Yale Hollander is a dad, husband, legal professional and writer whose works have appeared in a number of local and national publications. He is currently a trustee of the St. Louis Jewish Light, however the opinions and viewpoints he presents in this blog are strictly his. Follow him on Twitter @yalehollander.

By Yale Hollander

My wife and I have lived in our house for nearly 17 and a half years and, if memory serves, we’ve been promising to clean out its basement for nearly 16 and a half years.

When we bought the place, we saw the unfinished lower level of our home as a blank canvas, a vast land of opportunity primed for development. We had been married just over a year, practically newlyweds, and we had dreams, visions and ideas to grow on. The basement was about the future. We were busy enjoying the present.

The main floor of our new, three-bedroom home was more than sufficient to suit our living needs. I conceded the master bedroom to my wife’s decorating whims as I took on the guest bedroom as my “study.” The dark wood futon and matching end table/coffee table set from my bachelor apartment found an agreeable setting within the walls I had painted a deep, “steakhouse” yellow. It was a retreat where I could unwind and enjoy my back catalogue of Esquire magazines, or watch whatever sporting event I could pick up with the rabbit ear antennae on my 13” portable television.

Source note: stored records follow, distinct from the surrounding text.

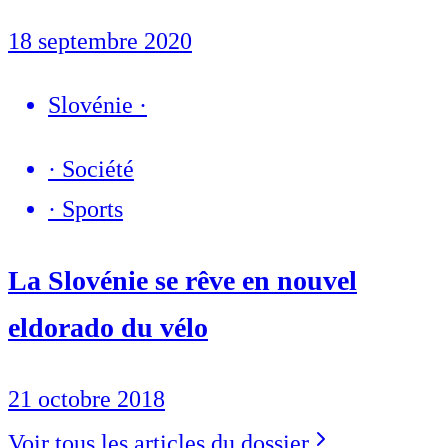
18 septembre 2020
Slovénie
·
·
Société
·
Sports
La Slovénie se rêve en nouvel
eldorado du vélo
21 octobre 2018
Voir tous les articles du dossier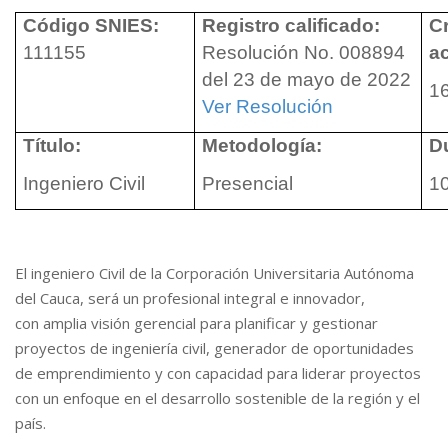
Código SNIES:
Registro calificado:
C
111155
Resolución No. 008894
a
del 23 de mayo de 2022
1
Ver Resolución
Título:
Metodología:
D
Ingeniero Civil
Presencial
1
El ingeniero Civil de la Corporación Universitaria Autónoma
del Cauca, será un profesional integral e innovador,
con amplia visión gerencial para planificar y gestionar
proyectos de ingeniería civil, generador de oportunidades
de emprendimiento y con capacidad para liderar proyectos
con un enfoque en el desarrollo sostenible de la región y el
país.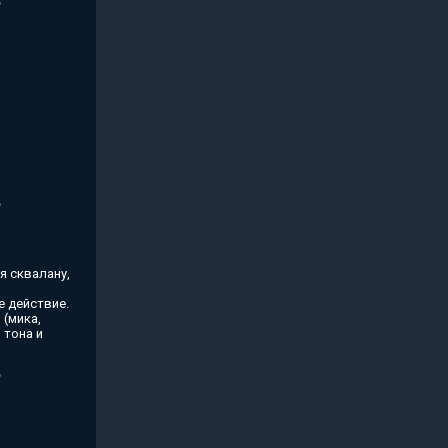
я сквалану,
 действие.
(мика,
 тона и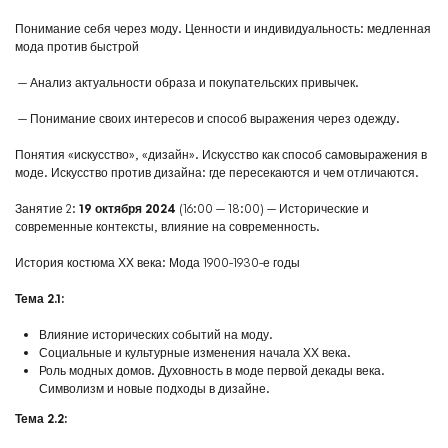
Понимание себя через моду. Ценности и индивидуальность: медленная
мода против быстрой
— Анализ актуальности образа и покупательских привычек.
— Понимание своих интересов и способ выражения через одежду.
Понятия «искусство», «дизайн». Искусство как способ самовыражения в
моде. Искусство против дизайна: где пересекаются и чем отличаются.
Занятие 2:
19 октября 2024
(16:00 — 18:00) — Исторические и
современные контексты, влияние на современность.
История костюма ХХ века: Мода 1900-1930-е годы
Тема 2.1:
Влияние исторических событий на моду.
Социальные и культурные изменения начала ХХ века.
Роль модных домов. Духовность в моде первой декады века.
Символизм и новые подходы в дизайне.
Тема 2.2: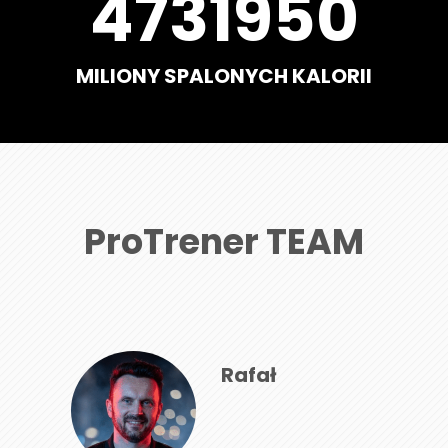
5567000
MILIONY SPALONYCH KALORII
ProTrener TEAM
Rafał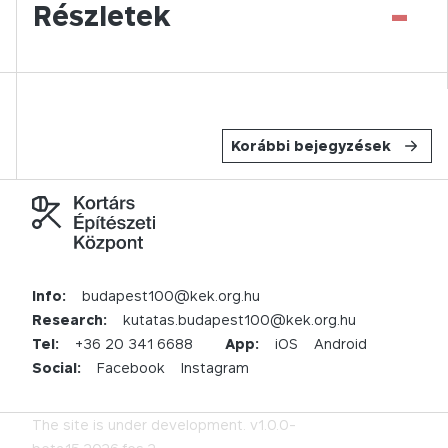
-
Részletek
Korábbi bejegyzések
Info:
budapest100@kek.org.hu
Research:
kutatas.budapest100@kek.org.hu
Tel:
+36 20 341 6688
App:
iOS
Android
Social:
Facebook
Instagram
The site is under development.
v1.0.0-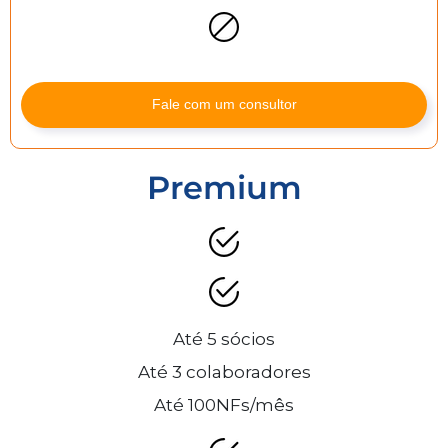
Fale com um consultor
Premium
Até 5 sócios
Até 3 colaboradores
Até 100NFs/mês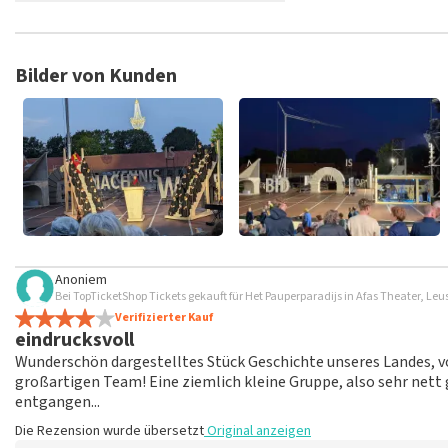
TopTicketShop sammelt Bewertungen von echten Kunden. Es is
Tickets bei TopTicketShop gekauft hast. Beiträge mit beleidig
veröffentlicht. Es kann einige Wochen dauern, bis eine Bewertun
Bilder von Kunden
Anoniem
Bei TopTicketShop Tickets gekauft für Het Pauperparadijs in Afas Theater, Le
Verifizierter Kauf
eindrucksvoll
Wunderschön dargestelltes Stück Geschichte unseres Landes, v
großartigen Team! Eine ziemlich kleine Gruppe, also sehr nett 
entgangen...
Die Rezension wurde übersetzt
Original anzeigen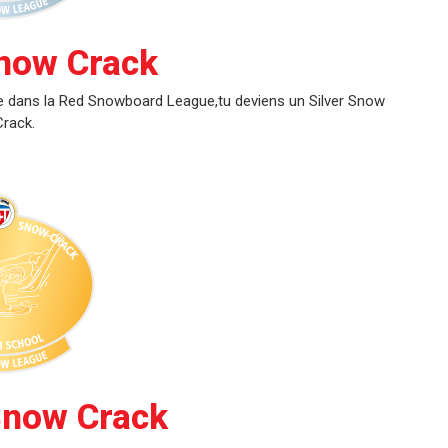
Snow Crack
que dans la Red Snowboard League,tu deviens un Silver Snow
Crack.
Snow Crack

We had been in the house about a year when my wife’s brother found himself in need of some furniture for his new apartment. It only made sense to let him have my old furniture. We were, after all, home-owning adults and should have a proper bed in our guest bedroom. Out went the dark wood; in came the proper bed.

A few months later, I came home from a long day at the office to discover my wife and one of her close friends in the guest bedroom engaged in a shocking act of betrayal. I watched helplessly as they applied a floral border to the once-golden walls that had since been painted a weak shade of light blue. Gone was my retreat. But at least I had the paneled family room as a fairly masculine leisure zone.

Until a couple of summers later when my beloved paneling was taken away.

And then a child showed up. 

And then another – both girls. The suffocation had begun.

Fast forward to the present day where my “Dad space” consists of a small corner of the living room that isn’t otherwise occupied by the heirloom “do not touch” furniture we inherited from my wife’s maternal grandmother and my 9-year-old daughter’s expanding empire of Lego buildings that is larger than some incorporated municipalities of St. Louis County.

Meanwhile, one floor below all of this, that vast land of opportunity had turned into something straight out of “Storage Wars.” Not only did our home purchase afford our gleeful parents the opportunity to rid their own collective basements of all of the stuff my wife and I had accumulated in our first couple of decades of life, but we also added to the clutter. Every passing year saw new additions to the subterranean collection of outdated clothing, electronics and other articles that seemed silly to discard when we had all that unused downstairs space. 

Sure, there had been talk in the past of straightening things up, but we usually took one look at the array of stuff that only Oscar the Grouch could possibly love, took a look at each other and vowed, “another day.”

Another day came last week. We have completed Phase One of what will likely be a 26- or 27-phase operation to rid the basement of junk. I took an admiring look at a sizeable swath of unoccupied space and was struck by hope and inspiration – new territory for me to colonize; a bigger, more secluded Dad space!

Granted, this space will be considerably more spartan and industrial than the well-appointed, main-floor man cave of my newlywed days, but there is exactly zero percent chance anybody is going to come at it with wimpy colored paint and floral applique’s either. I’ll accept it. And I’ll like it.